Bandants, oui ! Ils sont bandants tout plein ! Et Fabien qui était déjà dur est encore plus excité par un réveil aussi érotique. Jamais il ne pourra se rendormir s’il ne se branle pas en matant les jolis seins d’Angie. C’est tout trouvé. Il saisit son gland déjà sensible, et l’effleure avec la pulpe de ses doigts, puis bientôt lui offre un doux va-et-vient régulier. C’est encore meilleur que dans son rêve ! Cette petite Angie, elle a le don pour le mettre dans des états pas croyables. D’ailleurs, il sent presque la peau douce et chaude de sa collègue contre son sexe. Elle resserre un peu plus ses seins pour lui offrir du plaisir. Juste pour lui. Elle a envie de le faire jouir comme ça, et lui ne demande pas mieux ! Il attrape rapidement un mouchoir épais qu’il laisse toujours exprès sous son oreiller ; ça lui permettra d’éponger son plaisir...

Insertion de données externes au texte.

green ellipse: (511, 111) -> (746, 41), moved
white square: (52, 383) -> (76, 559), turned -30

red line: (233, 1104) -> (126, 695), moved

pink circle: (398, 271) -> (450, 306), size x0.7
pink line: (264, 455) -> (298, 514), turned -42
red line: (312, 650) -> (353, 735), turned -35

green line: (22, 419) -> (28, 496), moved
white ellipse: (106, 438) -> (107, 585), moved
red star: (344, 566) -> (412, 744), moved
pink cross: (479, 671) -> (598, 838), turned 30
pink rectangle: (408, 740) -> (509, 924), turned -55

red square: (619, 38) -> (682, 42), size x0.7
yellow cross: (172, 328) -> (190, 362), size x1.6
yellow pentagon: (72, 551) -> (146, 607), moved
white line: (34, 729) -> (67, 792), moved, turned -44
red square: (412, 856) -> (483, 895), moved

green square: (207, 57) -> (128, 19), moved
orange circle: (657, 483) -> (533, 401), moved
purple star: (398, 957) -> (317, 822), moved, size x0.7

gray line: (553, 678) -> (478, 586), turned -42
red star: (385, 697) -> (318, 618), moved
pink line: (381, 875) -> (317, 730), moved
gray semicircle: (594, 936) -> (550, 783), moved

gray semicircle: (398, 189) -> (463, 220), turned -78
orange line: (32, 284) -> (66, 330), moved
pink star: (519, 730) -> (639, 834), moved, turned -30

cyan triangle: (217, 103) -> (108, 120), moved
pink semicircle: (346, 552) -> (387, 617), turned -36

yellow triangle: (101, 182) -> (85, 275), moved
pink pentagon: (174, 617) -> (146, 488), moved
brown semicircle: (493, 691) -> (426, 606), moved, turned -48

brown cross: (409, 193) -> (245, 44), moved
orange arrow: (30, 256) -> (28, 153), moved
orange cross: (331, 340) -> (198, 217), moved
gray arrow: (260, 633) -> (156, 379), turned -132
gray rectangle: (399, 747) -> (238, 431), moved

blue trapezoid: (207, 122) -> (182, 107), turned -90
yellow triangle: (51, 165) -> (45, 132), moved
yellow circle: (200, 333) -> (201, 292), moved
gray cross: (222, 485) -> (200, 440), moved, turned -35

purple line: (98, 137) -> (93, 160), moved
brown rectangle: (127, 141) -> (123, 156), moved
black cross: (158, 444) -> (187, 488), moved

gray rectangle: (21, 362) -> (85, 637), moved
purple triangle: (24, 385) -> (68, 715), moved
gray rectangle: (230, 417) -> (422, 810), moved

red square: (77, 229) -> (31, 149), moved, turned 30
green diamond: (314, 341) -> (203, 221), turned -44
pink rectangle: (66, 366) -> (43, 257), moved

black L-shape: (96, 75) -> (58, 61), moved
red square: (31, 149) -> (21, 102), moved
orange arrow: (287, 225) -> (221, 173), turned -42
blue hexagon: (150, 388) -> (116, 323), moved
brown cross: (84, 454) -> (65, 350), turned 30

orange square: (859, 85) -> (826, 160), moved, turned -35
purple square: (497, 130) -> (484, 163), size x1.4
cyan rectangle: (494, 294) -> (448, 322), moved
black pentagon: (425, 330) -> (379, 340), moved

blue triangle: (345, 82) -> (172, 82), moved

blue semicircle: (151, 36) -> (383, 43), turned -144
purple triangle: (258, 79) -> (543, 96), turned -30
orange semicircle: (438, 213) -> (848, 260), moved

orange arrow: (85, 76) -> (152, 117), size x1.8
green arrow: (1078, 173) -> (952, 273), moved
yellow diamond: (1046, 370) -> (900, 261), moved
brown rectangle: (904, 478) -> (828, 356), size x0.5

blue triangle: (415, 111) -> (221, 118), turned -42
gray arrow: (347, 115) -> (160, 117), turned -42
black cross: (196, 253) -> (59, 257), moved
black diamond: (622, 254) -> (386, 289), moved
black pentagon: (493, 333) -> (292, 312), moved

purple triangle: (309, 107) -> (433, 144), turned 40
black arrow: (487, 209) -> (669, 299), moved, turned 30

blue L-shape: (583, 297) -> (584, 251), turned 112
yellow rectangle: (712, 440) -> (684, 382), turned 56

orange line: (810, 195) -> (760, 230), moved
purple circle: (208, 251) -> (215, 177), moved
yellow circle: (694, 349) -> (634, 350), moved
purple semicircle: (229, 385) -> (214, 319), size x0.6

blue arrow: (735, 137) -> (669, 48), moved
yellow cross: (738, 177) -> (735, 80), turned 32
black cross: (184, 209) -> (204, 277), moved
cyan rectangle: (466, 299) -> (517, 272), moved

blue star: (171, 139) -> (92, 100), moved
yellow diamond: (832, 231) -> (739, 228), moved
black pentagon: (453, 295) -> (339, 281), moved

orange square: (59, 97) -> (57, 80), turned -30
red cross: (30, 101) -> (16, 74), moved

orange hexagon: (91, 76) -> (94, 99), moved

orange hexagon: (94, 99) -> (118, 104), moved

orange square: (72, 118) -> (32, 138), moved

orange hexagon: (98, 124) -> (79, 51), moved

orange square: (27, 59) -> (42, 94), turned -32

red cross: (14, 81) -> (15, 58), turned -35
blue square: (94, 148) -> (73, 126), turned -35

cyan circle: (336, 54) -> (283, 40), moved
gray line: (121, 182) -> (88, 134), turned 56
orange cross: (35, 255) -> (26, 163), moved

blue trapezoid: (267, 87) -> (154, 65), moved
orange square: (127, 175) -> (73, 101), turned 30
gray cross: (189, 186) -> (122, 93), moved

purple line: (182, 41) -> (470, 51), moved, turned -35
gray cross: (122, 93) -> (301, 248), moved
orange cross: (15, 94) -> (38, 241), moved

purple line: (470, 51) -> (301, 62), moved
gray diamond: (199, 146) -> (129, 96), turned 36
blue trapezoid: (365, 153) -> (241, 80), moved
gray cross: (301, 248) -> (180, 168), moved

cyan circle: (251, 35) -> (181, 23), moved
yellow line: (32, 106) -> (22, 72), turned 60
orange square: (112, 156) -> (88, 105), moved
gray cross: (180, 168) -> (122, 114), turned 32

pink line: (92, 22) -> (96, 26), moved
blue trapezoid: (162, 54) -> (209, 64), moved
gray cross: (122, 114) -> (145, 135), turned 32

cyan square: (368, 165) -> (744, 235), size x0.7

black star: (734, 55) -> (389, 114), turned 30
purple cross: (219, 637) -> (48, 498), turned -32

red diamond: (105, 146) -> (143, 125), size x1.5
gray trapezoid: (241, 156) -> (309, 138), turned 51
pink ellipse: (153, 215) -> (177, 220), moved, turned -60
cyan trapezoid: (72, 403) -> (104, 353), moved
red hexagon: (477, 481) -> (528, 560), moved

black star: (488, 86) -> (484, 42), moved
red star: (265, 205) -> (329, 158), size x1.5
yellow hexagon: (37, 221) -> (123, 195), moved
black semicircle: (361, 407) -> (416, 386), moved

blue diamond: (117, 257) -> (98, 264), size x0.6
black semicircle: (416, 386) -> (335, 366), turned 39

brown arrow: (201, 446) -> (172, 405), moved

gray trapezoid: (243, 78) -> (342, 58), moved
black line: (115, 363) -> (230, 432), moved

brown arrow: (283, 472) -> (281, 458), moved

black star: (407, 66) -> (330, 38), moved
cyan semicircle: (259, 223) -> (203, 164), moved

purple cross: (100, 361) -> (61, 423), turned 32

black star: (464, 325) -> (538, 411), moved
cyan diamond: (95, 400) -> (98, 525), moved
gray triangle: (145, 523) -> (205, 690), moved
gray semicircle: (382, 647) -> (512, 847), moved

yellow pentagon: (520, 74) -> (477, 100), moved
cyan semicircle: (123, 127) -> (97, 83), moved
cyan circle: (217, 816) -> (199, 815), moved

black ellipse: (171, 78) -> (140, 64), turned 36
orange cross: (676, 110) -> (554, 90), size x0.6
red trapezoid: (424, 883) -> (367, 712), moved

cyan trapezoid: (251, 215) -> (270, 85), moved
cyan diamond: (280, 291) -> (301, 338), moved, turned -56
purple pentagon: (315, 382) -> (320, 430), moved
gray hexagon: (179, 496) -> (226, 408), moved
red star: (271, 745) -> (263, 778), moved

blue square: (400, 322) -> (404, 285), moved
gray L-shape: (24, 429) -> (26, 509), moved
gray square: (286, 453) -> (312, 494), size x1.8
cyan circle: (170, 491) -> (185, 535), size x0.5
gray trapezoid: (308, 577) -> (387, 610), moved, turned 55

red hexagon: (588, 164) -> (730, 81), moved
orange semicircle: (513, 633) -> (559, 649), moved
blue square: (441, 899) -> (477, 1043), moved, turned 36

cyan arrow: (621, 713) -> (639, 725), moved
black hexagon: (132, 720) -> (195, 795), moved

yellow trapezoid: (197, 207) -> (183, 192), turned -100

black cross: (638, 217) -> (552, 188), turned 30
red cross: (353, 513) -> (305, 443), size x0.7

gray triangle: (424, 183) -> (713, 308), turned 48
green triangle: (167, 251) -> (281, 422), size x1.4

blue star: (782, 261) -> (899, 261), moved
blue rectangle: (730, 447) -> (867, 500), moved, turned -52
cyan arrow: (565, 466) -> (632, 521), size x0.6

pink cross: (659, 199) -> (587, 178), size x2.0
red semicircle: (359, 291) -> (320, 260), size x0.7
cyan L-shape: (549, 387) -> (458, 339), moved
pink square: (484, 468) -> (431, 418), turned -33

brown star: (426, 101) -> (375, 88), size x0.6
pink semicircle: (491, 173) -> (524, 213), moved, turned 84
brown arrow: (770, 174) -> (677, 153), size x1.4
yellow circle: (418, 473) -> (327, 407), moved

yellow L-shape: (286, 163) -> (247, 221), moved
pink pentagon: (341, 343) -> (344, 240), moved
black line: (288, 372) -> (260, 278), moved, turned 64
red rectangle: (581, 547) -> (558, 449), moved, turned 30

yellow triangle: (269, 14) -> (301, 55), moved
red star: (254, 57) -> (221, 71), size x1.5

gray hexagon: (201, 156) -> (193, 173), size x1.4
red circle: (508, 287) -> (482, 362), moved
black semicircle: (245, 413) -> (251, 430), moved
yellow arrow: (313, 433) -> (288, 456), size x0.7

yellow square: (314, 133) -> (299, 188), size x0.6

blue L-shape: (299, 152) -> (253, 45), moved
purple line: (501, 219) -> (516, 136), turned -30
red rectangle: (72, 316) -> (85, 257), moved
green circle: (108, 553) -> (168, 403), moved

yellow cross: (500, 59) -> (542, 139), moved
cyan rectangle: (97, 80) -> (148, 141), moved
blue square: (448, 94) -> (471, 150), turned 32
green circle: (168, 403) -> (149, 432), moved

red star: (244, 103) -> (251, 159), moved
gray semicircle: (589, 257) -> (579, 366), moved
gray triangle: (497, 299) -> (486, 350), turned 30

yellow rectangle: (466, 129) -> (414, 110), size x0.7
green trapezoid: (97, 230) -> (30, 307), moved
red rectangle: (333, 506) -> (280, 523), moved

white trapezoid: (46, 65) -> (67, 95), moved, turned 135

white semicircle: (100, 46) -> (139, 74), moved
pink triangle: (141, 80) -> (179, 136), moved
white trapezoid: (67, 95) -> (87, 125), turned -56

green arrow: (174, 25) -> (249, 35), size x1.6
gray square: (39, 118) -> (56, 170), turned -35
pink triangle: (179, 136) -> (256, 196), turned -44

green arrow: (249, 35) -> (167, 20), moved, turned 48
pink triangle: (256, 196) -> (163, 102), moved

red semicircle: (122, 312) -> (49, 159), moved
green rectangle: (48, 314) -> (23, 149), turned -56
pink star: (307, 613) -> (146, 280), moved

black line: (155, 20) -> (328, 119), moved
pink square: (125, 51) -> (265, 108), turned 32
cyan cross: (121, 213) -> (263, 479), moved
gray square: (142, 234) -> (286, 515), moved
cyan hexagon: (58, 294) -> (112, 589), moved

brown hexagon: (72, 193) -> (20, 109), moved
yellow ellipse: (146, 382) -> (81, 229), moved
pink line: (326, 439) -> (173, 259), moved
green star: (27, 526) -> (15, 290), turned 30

Angélique s’est accroupie, parce qu’elle ne tenait plus debout contre le mur de la salle de bain. Elle a éteint la lumière aveuglante du miroir, et s’est recueillie dans l’obscurité sensuelle de la pièce. Elle a glissé une main sur ses tétons, et une autre entre ses cuisses. Elle a fermé les yeux depuis longtemps pour mieux s’imaginer la scène, et elle sent que ça vient doucement, c’est délicieux. Elle accélère le rythme. Angélique tient fermement le sexe de Fabien dressé entre ses seins, et lui donne abondamment du plaisir. Elle-même en ressent de plus en plus, et elle veut juste jouir avec lui comme ça. C’est presque insoutenable, elle se tortille et gémit de plus en plus, cherchant l’air qui fuit son corps brûlant. Elle veut le sentir avec elle, elle va venir, c’est trop dur de résister. Alors elle se cambre un peu plus en tremblant, pour lui offrir son orgasme dans un cri à peine étouffé...


Malgré l’épaisseur du tissu posé sur son ventre, Fabien sent le sperme chaud qui jaillit en trois ou quatre spasmes de gémissement, et retombe imbiber le mouchoir. Le reste finit de s’écouler plus paresseusement de son sexe. Il est encore vibrant, mais bientôt courbaturé par le plaisir. C’était bon, il a adoré ça. Il a adoré ses petits seins pulpeux. Angie est terriblement sexy. Il faudra recommencer demain...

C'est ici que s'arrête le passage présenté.